TOR is not really that anonymous

I'm using TOR Vidalia bundle. Here's a simple challenge to anyone:

1. Launch Vidalia. Connected. Activate firefox TOR button. Check IP anonymous OK.

2. Go to tinychat.com, get into any channel (remember the URL) and get banned. Stop TOR.

3. Close your browser, clear your cookies whatever (eg. using ccleaner, delete users> profilename> appdata> roaming> macromedia & adobe> flash player)

4. Start TOR, get new identity. Check IP different IP OK.

5. Go tinychat.com, get into the same channel URL. Still banned.



This does not happen when I'm using VPN (with several server options) alone or running TOR on top of VPN.

 

Tinychat.com obviously doesn't allow TOR clients so I'm not sure what you're trying to achieve here. By trying to get there via TOR you are banning the TOR exit node, not yourself. Eventually you will run out of unbanned nodes.

 

It's not about start or exit nodes. I presume Tinychat traces SOCKS which TOR has it exposed.
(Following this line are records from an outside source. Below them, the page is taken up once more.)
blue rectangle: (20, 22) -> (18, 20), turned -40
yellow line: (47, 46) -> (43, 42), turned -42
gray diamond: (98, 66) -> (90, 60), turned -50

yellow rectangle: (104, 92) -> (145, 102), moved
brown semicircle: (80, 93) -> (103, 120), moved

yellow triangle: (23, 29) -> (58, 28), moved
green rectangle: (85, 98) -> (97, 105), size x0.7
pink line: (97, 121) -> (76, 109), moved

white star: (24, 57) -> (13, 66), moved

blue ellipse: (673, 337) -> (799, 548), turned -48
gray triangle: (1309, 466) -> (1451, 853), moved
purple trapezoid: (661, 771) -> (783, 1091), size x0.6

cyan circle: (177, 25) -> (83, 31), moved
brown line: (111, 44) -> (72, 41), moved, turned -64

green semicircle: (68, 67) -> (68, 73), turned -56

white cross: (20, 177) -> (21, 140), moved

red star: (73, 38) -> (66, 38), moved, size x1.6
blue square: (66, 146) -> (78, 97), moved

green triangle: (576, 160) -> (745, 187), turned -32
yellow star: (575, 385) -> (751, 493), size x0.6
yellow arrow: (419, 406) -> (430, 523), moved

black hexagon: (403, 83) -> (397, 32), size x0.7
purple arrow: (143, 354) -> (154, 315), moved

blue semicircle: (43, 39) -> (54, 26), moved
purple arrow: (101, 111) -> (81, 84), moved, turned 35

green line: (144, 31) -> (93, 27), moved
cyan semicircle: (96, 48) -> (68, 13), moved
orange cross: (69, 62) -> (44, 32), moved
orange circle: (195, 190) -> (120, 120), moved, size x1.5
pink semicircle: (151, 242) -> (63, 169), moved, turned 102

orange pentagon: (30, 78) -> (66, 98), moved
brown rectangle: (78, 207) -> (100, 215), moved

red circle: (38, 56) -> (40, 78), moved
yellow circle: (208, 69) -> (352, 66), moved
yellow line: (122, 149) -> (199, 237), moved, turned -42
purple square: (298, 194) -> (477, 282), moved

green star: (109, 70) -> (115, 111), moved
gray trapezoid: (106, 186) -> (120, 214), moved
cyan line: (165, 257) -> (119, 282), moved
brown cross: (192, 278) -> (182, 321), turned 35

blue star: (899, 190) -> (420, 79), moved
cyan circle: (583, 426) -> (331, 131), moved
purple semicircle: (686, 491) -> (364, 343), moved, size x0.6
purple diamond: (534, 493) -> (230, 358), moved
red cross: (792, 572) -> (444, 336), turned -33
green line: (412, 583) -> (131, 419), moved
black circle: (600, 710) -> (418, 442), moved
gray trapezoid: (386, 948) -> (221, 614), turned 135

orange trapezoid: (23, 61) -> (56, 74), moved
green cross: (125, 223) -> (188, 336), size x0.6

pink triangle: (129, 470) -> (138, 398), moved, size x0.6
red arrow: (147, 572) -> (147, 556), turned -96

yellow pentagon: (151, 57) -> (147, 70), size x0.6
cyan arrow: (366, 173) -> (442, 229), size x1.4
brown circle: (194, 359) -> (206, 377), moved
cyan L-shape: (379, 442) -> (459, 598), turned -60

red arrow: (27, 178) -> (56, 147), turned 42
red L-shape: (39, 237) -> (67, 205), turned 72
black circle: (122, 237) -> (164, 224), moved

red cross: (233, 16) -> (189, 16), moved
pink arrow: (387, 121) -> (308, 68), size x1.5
By default, TOR is using SOCKS 5 which causes the webcam channel not to load up at all. When I change TOR setting to SOCKS 4, webcam channel can load up but banned (if previously banned).

This is a serious concern especially to newbies out there who thought TOR is totally anonymous which is not, based on my own testings.


.

 

Tor only protects at OSI Layer 7 (application layer). Leaks and fingerprinting is very easy at this level. Try loading Tor through JanusVM, which VPNs your Tor connection.

 

I think you need to run some more test.

What might be happening is, as Steve said, you're leaking your real IP somehow. When I connect to tinychat.com and enter a channel, my firewall tells me that my browser is trying to bypass Tor and connect directly.

This is common with multimedia. My guess is that half (or more) of the people that use Tor don't understand that certain plug-ins will attempt to bypass Tor.

As for why you're getting banned, I'm not sure. But there's nothing wrong with Tor. I've been using it for 5 years with no problems.

But I'm not sure I understand the logic that because you've experienced a problem that you think you've suddenly found a major whole in Tor when hundreds of thousands of people have been using it for years. That's not the logical conclusion.

 

Not sure what went wrong. Tried to connect VPN for JanusVM but error 800.



I'm using Windows 7 x64


.

 

FYI, JanusVM is but one way to use Tor properly. I use a firewall personally, but this is probably one of the more complex techniques (although it's not too bad).

There are other ways besides JanusVM and the firewall technique. I'm not up on all the techniques (because I've always used a firewall), but here's another thread that discusses this issue.

https://www.wilderssecurity.com/showthread.php?t=294005

 

JanusVM isn't just a firewall. It is a VPN, which is the distinguishing factor of why it is better than Tor alone or Tor + Firewall, specifically on Windows machines, because Tor sidechannels/leaks typically only work on non-VPNed connections.

 

I agree. I never made a comment about JanusVM being just a firewall. I'm not too familiar with it in fact. So, I can't comment on it other than to say that I've seen positive reviews of it.

But, by the same token, I was saying that a firewall is adequate to protect Tor. I've never had a leak with a firewall that's been configured properly.

 

You answered it yourself
https://trac.torproject.org/projects/tor/wiki/TheOnionRouter/TorFAQ#SoImtotallyanonymousifIuseTor

 

Yeah just use TOR over VPN in the meantime

 

so that's a video/audio/text flash client running on YOUR computer. It likely tries to connect to the server via RTMP on port 1935, fall back is 443, and then final fallback, port 80.

Maybe if you were to block ports 1935 & 443. But as someone else said, this seems futile, as i'm sure 100's & maybe 1000's of people before you have been banned from this site before & tried entering via public proxies & got banned again. If you're one these 'trolls' (as the kids say) then public accessed proxies are not for you as a fellow trolls would likely have already exhausted the IP's, and a good admin would have them banned anyway.